A futuro quieren sembrar otras 180 hectáreas que beneficien a 120 familias nuevas, y quieren comprar una bodega en Bogotá, para tener donde guardar el producto para la venta. Además, montaron la iniciativa de ‘Empresarios Agrícolas por la Paz’, con la que quieren apoyar la siembra de otros productos como la piña y el caucho. El modelo ya lo tienen claro: los ‘gerentes’ deben ser los propios campesinos, el apoyo económico de entidades multilaterales y empresas privadas es importante, y es necesario tener una estrategia de comercialización propia (sin intermediarios).

La leche de la Macarena (Meta)

La serranía de la Macarena, ubicada en los Llanos Orientales, ha sufrido los impactos del conflicto armado desde hace varios años.
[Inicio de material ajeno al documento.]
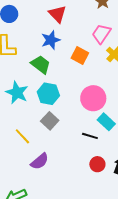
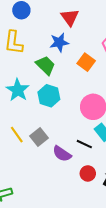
gray square: (50, 121) -> (39, 137), moved
purple semicircle: (40, 161) -> (62, 154), moved, turned 66

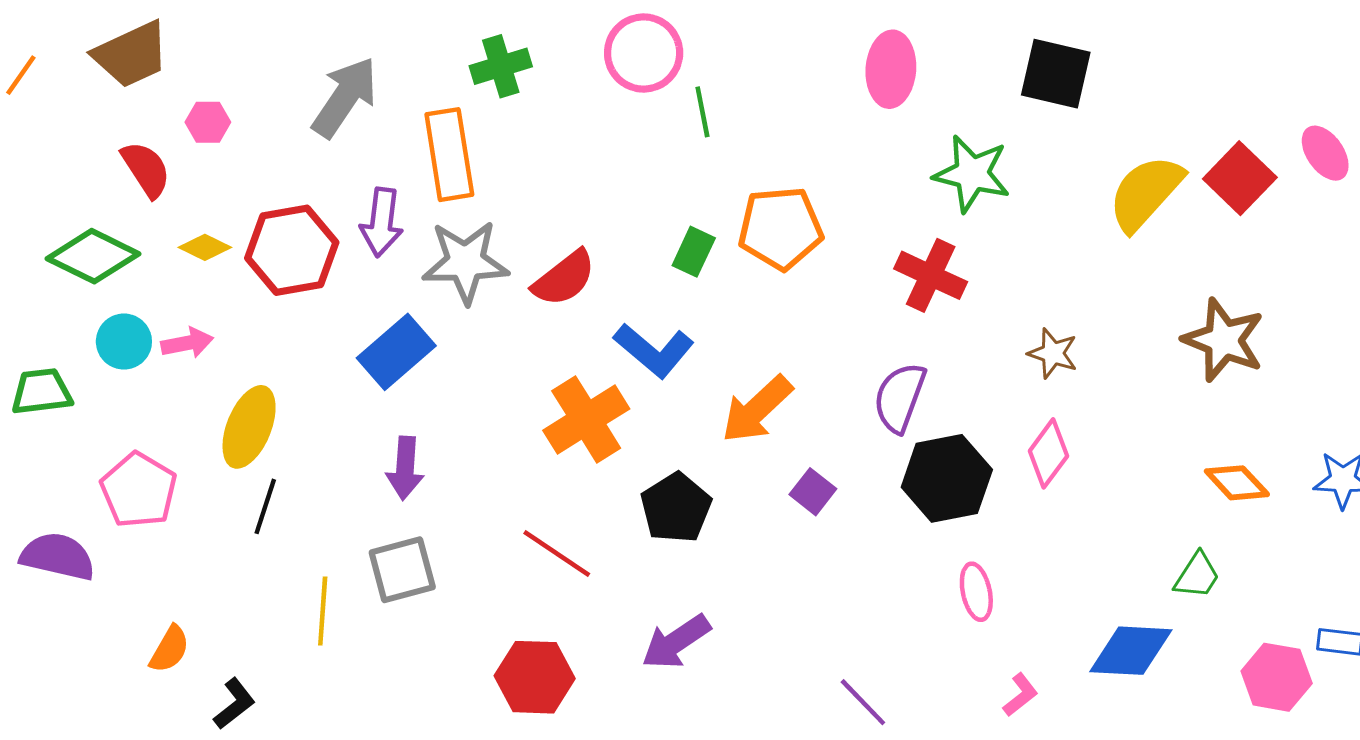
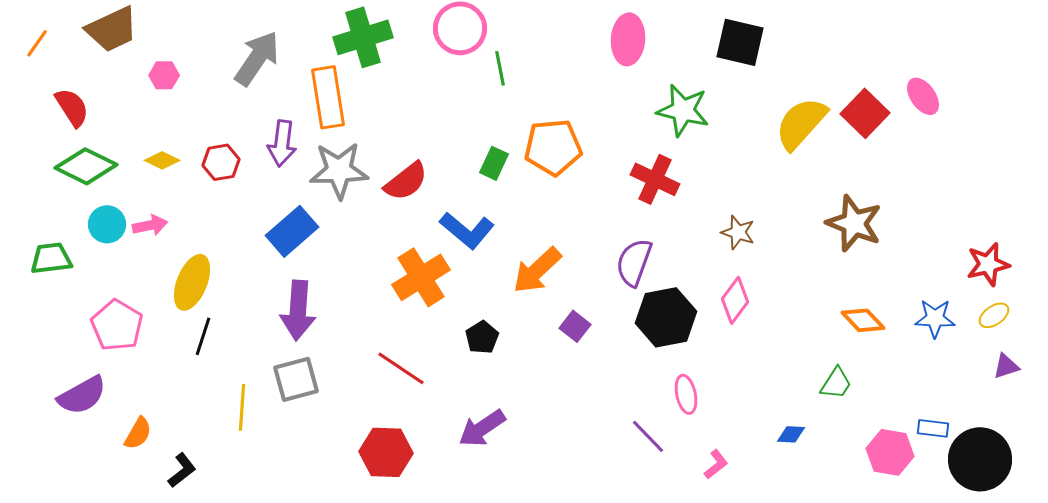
green cross: (501, 66) -> (363, 37), size x1.4
red semicircle: (146, 169) -> (72, 107), moved
red hexagon: (292, 250) -> (221, 162), size x0.6
purple arrow: (405, 468) -> (298, 310), size x1.4
black pentagon: (676, 508) -> (482, 337), size x0.7
purple semicircle: (58, 556) -> (82, 395), moved, turned 138
blue diamond: (1131, 651) -> (791, 434), size x0.5
purple line: (863, 702) -> (648, 436), moved

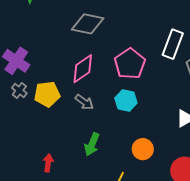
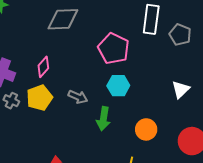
pink diamond: (83, 69) -> (43, 67), moved, size x0.7
green arrow: (92, 144) -> (103, 119), moved

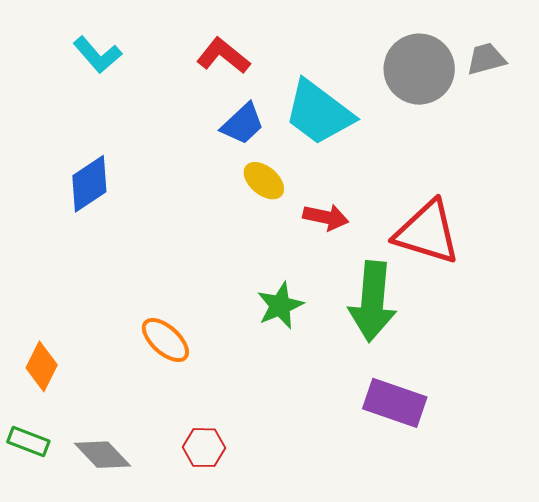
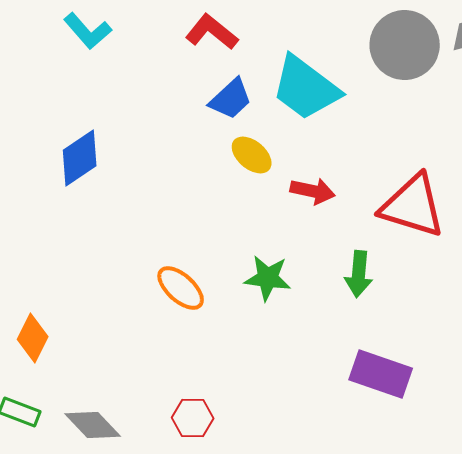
green arrow: (372, 301) -> (359, 274), size x0.6
green star: (280, 305) -> (268, 278), turned 30
orange ellipse: (165, 340) -> (181, 288), moved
Pero los campesinos de la zona han resistido los embates de la violencia. Ellos viven sobre todo de la ganadería y una de sus principales entradas económicas es la producción de leche. 

Sin embargo, problemas con los insumos, las importaciones de leche más barata, la falta de conocimientos técnicos han llevado a la crisis a muchos lecheros de la zona (y del país). En ese contexto, Alquería, una de las empresas lácteas más grandes de Colombia, decidió implementar un proyecto para mejorar la producción de los pequeños y medianos campesinos de la región de la Macarena.

Lo primero que hicieron fue hablar con la comunidad. En un encuentro con líderes de los 5 municipios de la serranía, escucharon los problemas que aquejaban a los campesinos y sus principales necesidades. Luego crearon un plan piloto llamado ‘Planes Finca’, en el que escogieron a 5 familias campesinas para implementar un proceso de mejoramiento productivo en sus fincas. 

A ellos los ayudaron a diseñar estrategias y actividades que les permitieron mejorar su producción. Saúl Neira, por ejemplo, cuenta que en su finca estaba dividida en dos potreros que se estaban quedando sin pasto, pero que con el programa logró dividirla en 34 con una fórmula rotacional. De esa forma pasó de ordeñar 7 vacas a 20, y de producir 20 litros de leche a 80. 

Con experiencias similares, el programa se dio a conocer con otros campesinos de la zona, y actualmente trabajan con 13 organizaciones de campesinos y 1400 productores. Uno de los pilares del programa es que las familias son quienes toman las decisiones. Los agrónomos y veterinarios de Alquería sólo asesoran y canalizan las ideas de los campesinos, con planes específicos para mejorar los sistemas de alimentación, producción y carga animal. La idea es mejorar la producción y disminuir los costos para aumentar los ingresos.

450 campesinos, además, están en cursos con el SENA para capacitación técnica. Y 13 jóvenes de la comunidad están formándose como tecnólogos agropecuarios. 

Otro componente importante es la comercialización de la leche. Alquería garantiza la compra del 100 por ciento del producto a los campesinos lecheros, que de esa manera han mejorado su calidad de vida, producen más leche y aprenden cómo manejar una finca de manera sostenible.